Monday, June 04, 2007

June 4, 2007

Day+123. Well yesterday was another milestone in my life. On June 3, 2007, Barbara and I celebrated our 35th wedding anniversary. I am truly a blessed man. Barbara has been a great friend, wife and caregiver. We have had a great run overall. Of course there have been some big bumps in the road, but with God’s help they were overcome.

Thank you for all of the offers for treadmills. I got one yesterday from a friend and did my first attempt to walk on it today. I was only able to walk at a very slow pace for about 2-3 minutes. Then my legs burned and got really shaky.

I still don’t have much energy. A physical therapist came this morning and has started me on some rudimentary muscle stretches and exercises. They are designed to slow the muscle atrophy process. Apparently I can’t undo or rebuild muscle strength while on the steroids. I can only retard the muscle loss caused by the steroids. I am supposed to do exercises and walk every 2-3 hours. This will be all I can do physically each day. There is puzzlement because my right foot is being so much more affected than the left foot. Oh well, I seem to be the odd one through this process.

My stomach still objects to most foods and is punky feeling most of the time.
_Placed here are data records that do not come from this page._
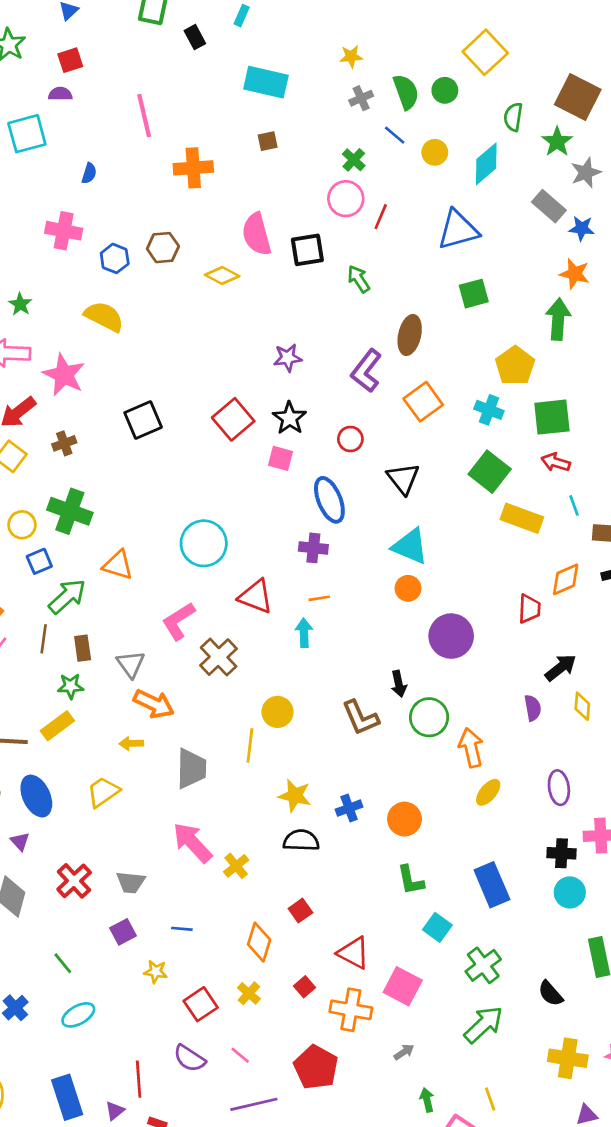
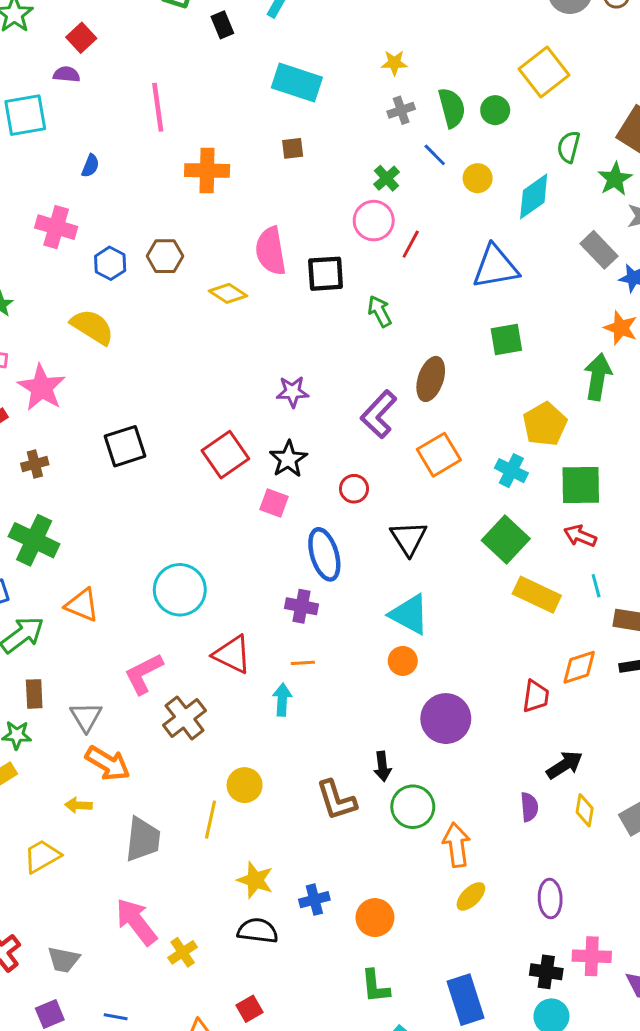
red square: (70, 60) -> (81, 38), turned -30

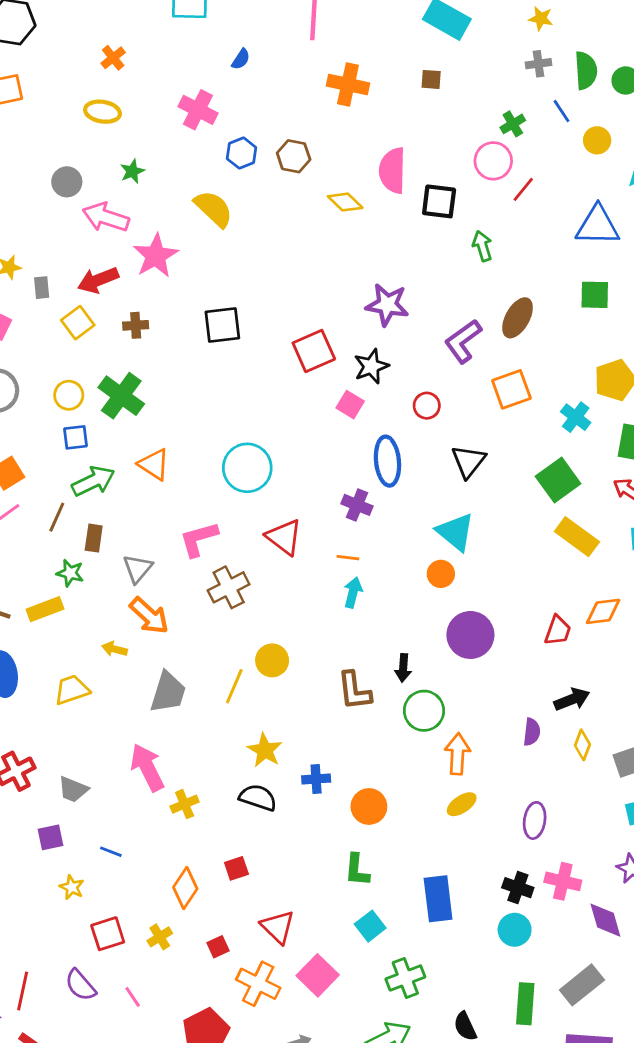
purple star: (293, 392) -> (387, 305), size x1.4
cyan arrow: (282, 700) -> (353, 592), moved

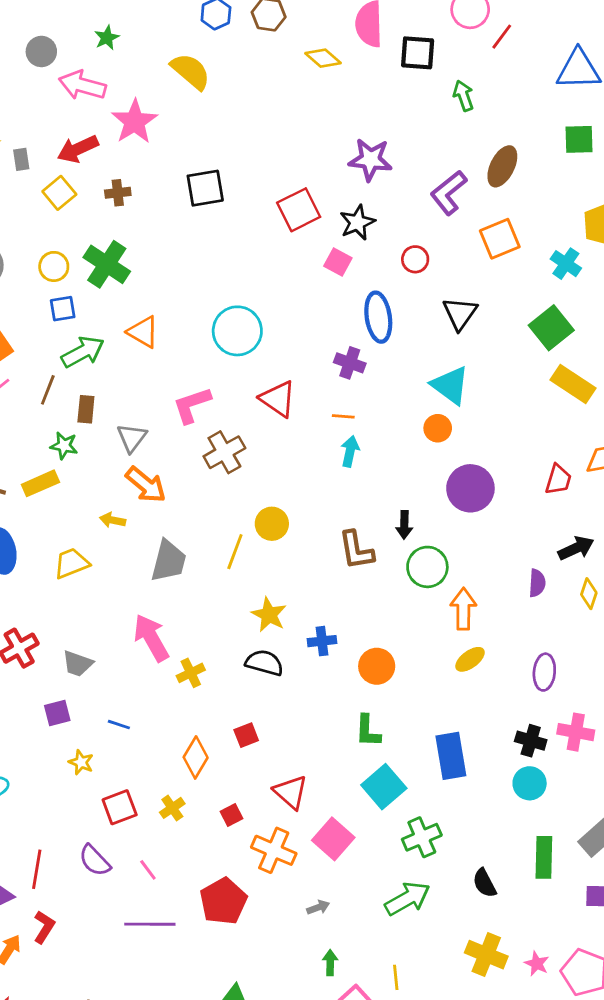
cyan square: (370, 926) -> (384, 787), size x1.4

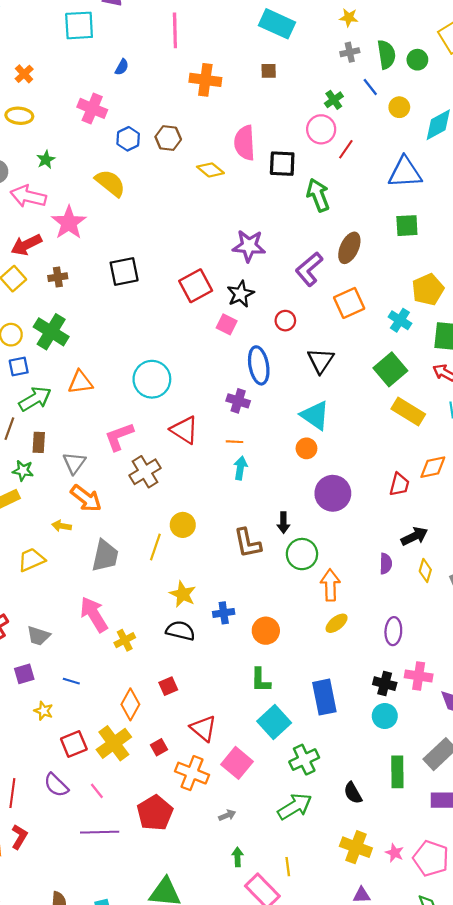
green arrow: (463, 96) -> (318, 195), size x1.4
orange triangle: (143, 332) -> (80, 382), turned -36
yellow cross: (172, 808) -> (114, 743), size x1.8

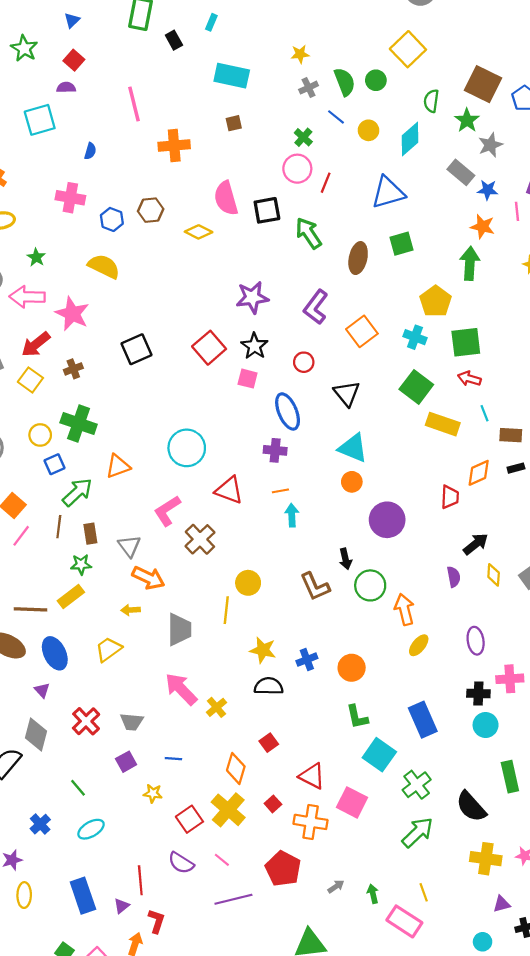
brown ellipse: (349, 248) -> (358, 258), moved
black semicircle: (353, 793) -> (471, 807), size x1.5
gray arrow: (227, 815) -> (336, 886), moved

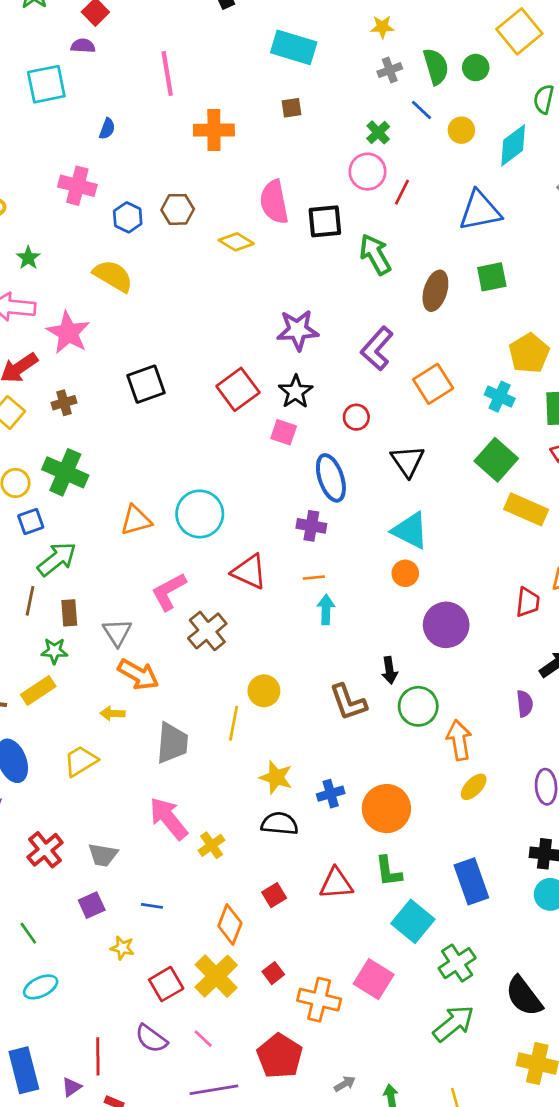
orange triangle: (118, 466) -> (136, 520), moved
orange circle: (352, 668) -> (386, 809), size x1.4
red triangle: (312, 776) -> (336, 884), moved, turned -36

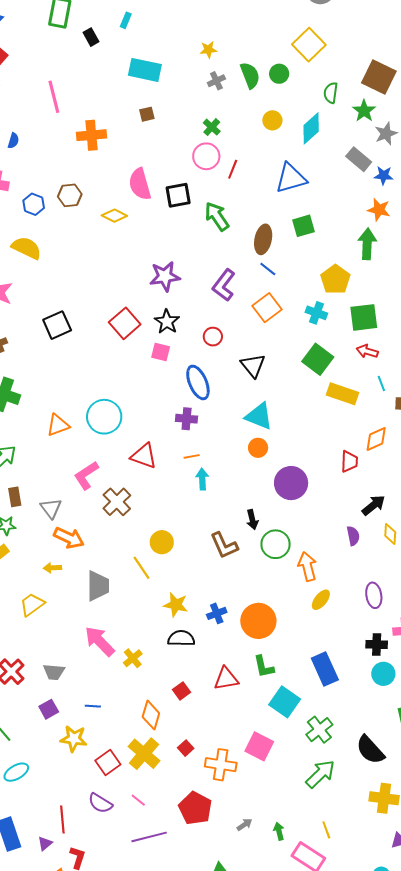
blue line: (422, 110) -> (268, 269), moved
yellow line: (234, 723) -> (142, 568), turned -40
yellow star: (122, 948) -> (74, 739), size x1.5

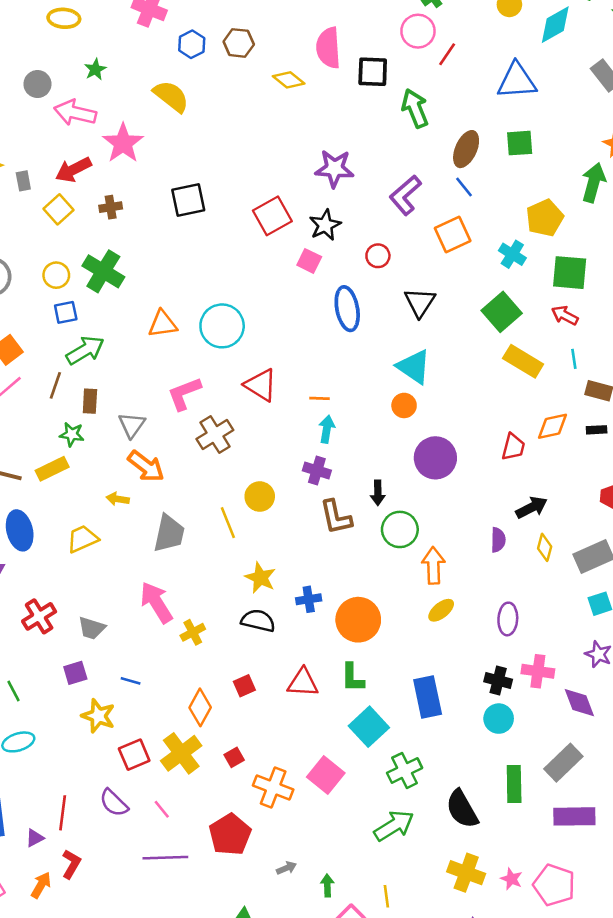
purple cross: (187, 419) -> (317, 470), moved

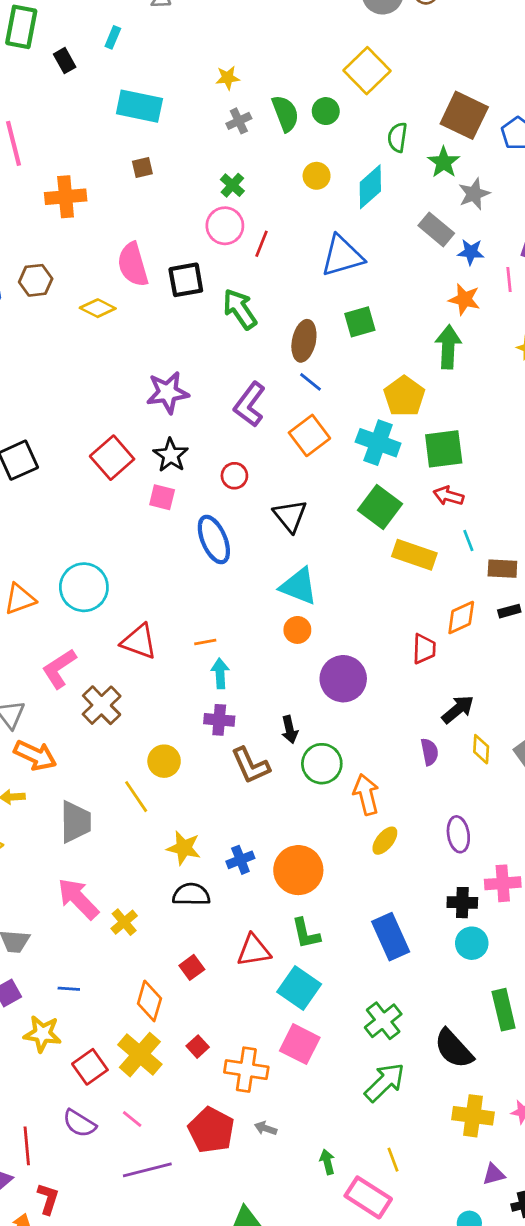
cyan cross: (512, 254) -> (378, 443), size x1.4
cyan square: (369, 727) -> (299, 988), moved
gray arrow: (286, 868) -> (266, 1128), moved, turned -126

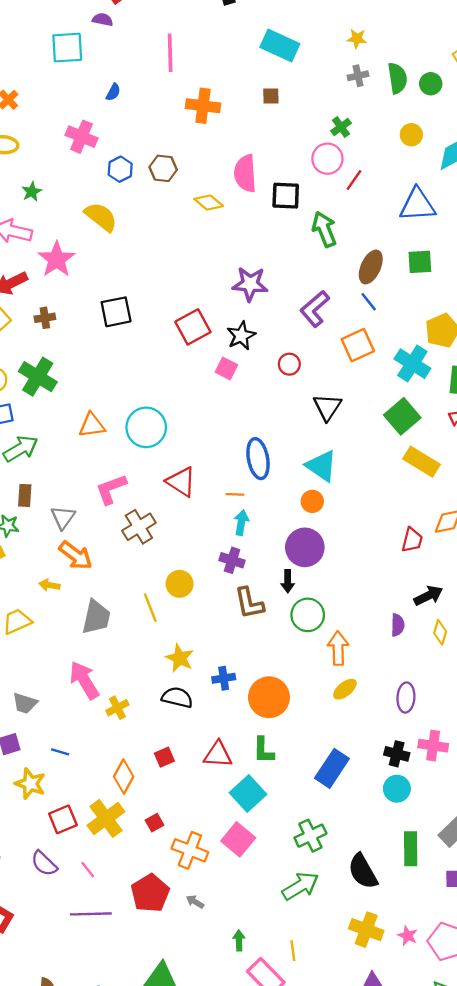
blue ellipse: (214, 539) -> (258, 459), moved
purple circle: (343, 679) -> (305, 547), moved
blue rectangle: (391, 937) -> (332, 768), turned 45

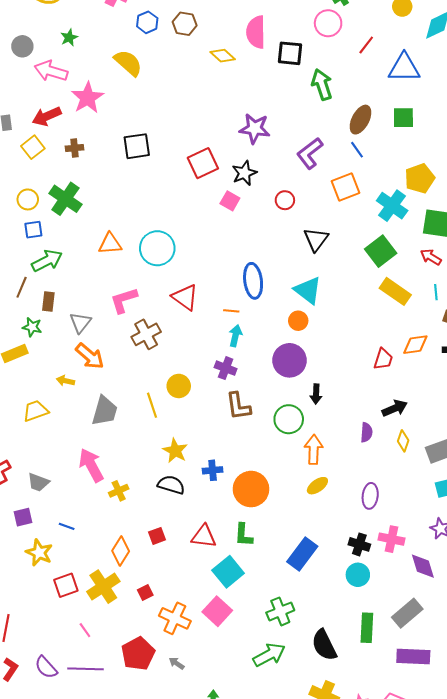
red line: (354, 180) -> (366, 45), moved
black arrow: (288, 581) -> (316, 394), moved
purple semicircle: (44, 863) -> (46, 667), moved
My appetite has not been too good but I force myself to eat to keep up my weight and strength. I have reverted to chicken noodle soup, toast, scrambled eggs and applesauce. Occasionally I’ll venture out to French toast or pancakes, a Snapple or canned peaches.

I am really getting to understand how the Israelites started complaining about manna. Just as God was supplying all their needs, he is supplying all of mine. However, I seem to have a different perception of what I want. It’s hard to be thankful when I’ve experienced a different type of God’s blessing for so long. I am beginning to understand that I have been expecting certain treatment as my rights, instead of relying on God’s grace. I’m thickheaded, but I am learning slowly.

Again, I solicit your prayers. May God’s will be done.

Friday, June 01, 2007

June 1, 2007

Its day+120 today. I am still not feeling much energy. In fact, my energy level is pretty puny. I just returned from the doctor a couple of hours ago and my blood counts are very similar as before. I feel like I’m treading water at the deep end of the pool and it’s not time to get out yet. The frustrating part is that no one has, or is able to tell me how much longer I have to be there treading water. Of course, treading water is tiring on the old body. I’m just keeping my head above water and trying to smile.

Changing my injected medicine from Procrit to the new one has cured all of the bone pain I was experiencing. I was able to stop taking the Dilaudid for pain. When I stopped the Dilaudid (a man made derivative of morphine) I was pretty depressed for a couple of days. I think the depression was withdrawals from stopping the Dilaudid. I found out later that I should have tapered off slowly. Oh well, another of life’s lessons.

The Prednisone continues to take affect on my muscles. Even at my reduced dose it is affecting muscle strength. I am having a hard time raising my toes and foot on my right leg. It makes tapping my foot to music a left footed task. A physical therapist will be coming to our house on Monday to help me with a regime to retain as muscle as I can. Since my legs are weak, my balance isn’t very steady. That makes it harder to walk, especially on uneven surfaces.

I am wondering if one of you has a reliable treadmill collecting dust that I could borrow for a few weeks. We don’t have the room or desire to have one long term, but having one temporarily would help me exercise my muscles with the aid of having something to hold for balance. I would be less likely to fall.

I needed to get this out but must run because I am on my way back to OHSU for an MRI to assess any possible changes in my spine that could cause my right foot to not work properly. The doctor feels it is totally caused by the effects of Prednisone, but he always very thorough.

Thanks again for your prayers and kind thoughts. Please keep them up.